BONDI-HOYLE ACCRETION IN AN ISOTHERMAL MAGNETIZED PLASMA

Abstract

In regions of star formation, protostars and newborn stars accrete mass from their natal clouds. These clouds are threaded by magnetic fields with a strength characterized by the plasma beta---the ratio of thermal and magnetic pressures. Observations show molecular clouds have beta <= 1, so magnetic fields can play a significant role in the accretion process. We have carried out a numerical study of the effect of large-scale magnetic fields on the rate of accretion onto a uniformly moving point particle from a uniform, non-self-gravitating, isothermal gas.
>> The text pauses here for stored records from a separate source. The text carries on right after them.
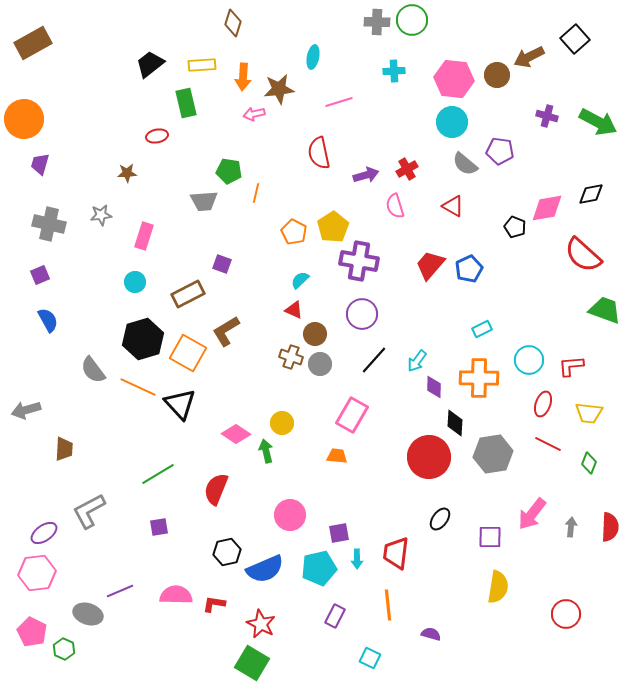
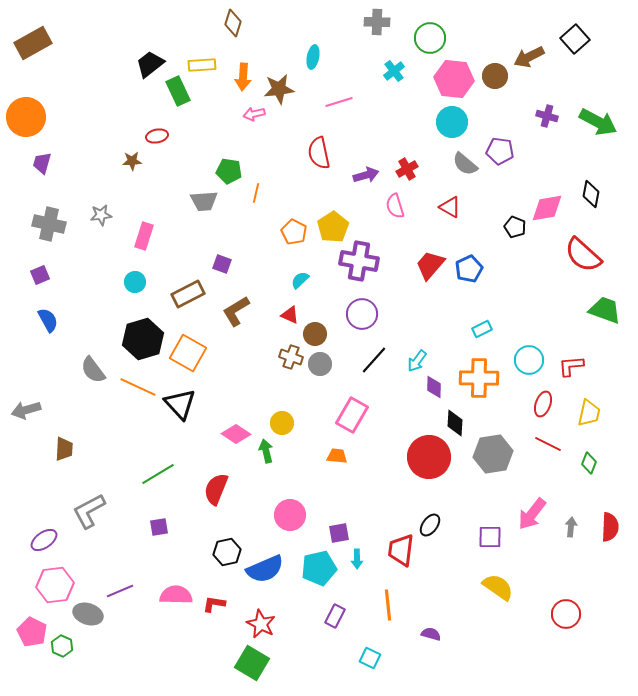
green circle at (412, 20): moved 18 px right, 18 px down
cyan cross at (394, 71): rotated 35 degrees counterclockwise
brown circle at (497, 75): moved 2 px left, 1 px down
green rectangle at (186, 103): moved 8 px left, 12 px up; rotated 12 degrees counterclockwise
orange circle at (24, 119): moved 2 px right, 2 px up
purple trapezoid at (40, 164): moved 2 px right, 1 px up
brown star at (127, 173): moved 5 px right, 12 px up
black diamond at (591, 194): rotated 68 degrees counterclockwise
red triangle at (453, 206): moved 3 px left, 1 px down
red triangle at (294, 310): moved 4 px left, 5 px down
brown L-shape at (226, 331): moved 10 px right, 20 px up
yellow trapezoid at (589, 413): rotated 84 degrees counterclockwise
black ellipse at (440, 519): moved 10 px left, 6 px down
purple ellipse at (44, 533): moved 7 px down
red trapezoid at (396, 553): moved 5 px right, 3 px up
pink hexagon at (37, 573): moved 18 px right, 12 px down
yellow semicircle at (498, 587): rotated 64 degrees counterclockwise
green hexagon at (64, 649): moved 2 px left, 3 px up
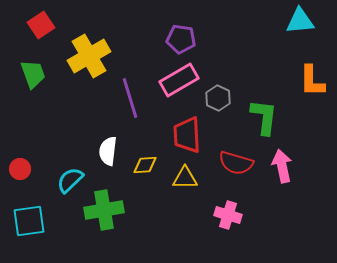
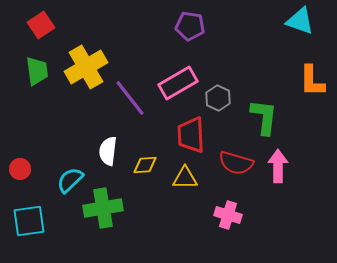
cyan triangle: rotated 24 degrees clockwise
purple pentagon: moved 9 px right, 13 px up
yellow cross: moved 3 px left, 11 px down
green trapezoid: moved 4 px right, 3 px up; rotated 12 degrees clockwise
pink rectangle: moved 1 px left, 3 px down
purple line: rotated 21 degrees counterclockwise
red trapezoid: moved 4 px right
pink arrow: moved 4 px left; rotated 12 degrees clockwise
green cross: moved 1 px left, 2 px up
We consider gas moving with sonic Mach numbers of up M ~ 45, magnetic fields that are either parallel, perpendicular, or oriented 45 degrees to the flow, and beta as low as 0.01. Our simulations utilize AMR to obtain high spatial resolution where needed; this also allows the simulation boundaries to be far from the accreting object. Additionally, we show our results are independent of our exact prescription for accreting mass in the sink particle. We give simple expressions for the steady-state accretion rate as a function of beta, M, and field orientation. Using typical molecular clouds values of M ~ 5 and beta ~ 0.04 from the literature, our fits suggest a 0.4 M_Sun star accretes ~ 4*10^{-9} M_Sun/year, almost a factor of two less than accretion rates predicted by hydrodynamic models. This disparity grows to orders of magnitude for stronger fields and lower Mach numbers. We discuss the applicability of these accretion rates versus accretion rates expected from gravitational collapse, and when a steady state is possible. This reduction in Mdot increases the time required to form stars in competitive accretion models, making such models less efficient. In numerical codes, our results should enable accurate subgrid models of sink particles accreting from magnetized media.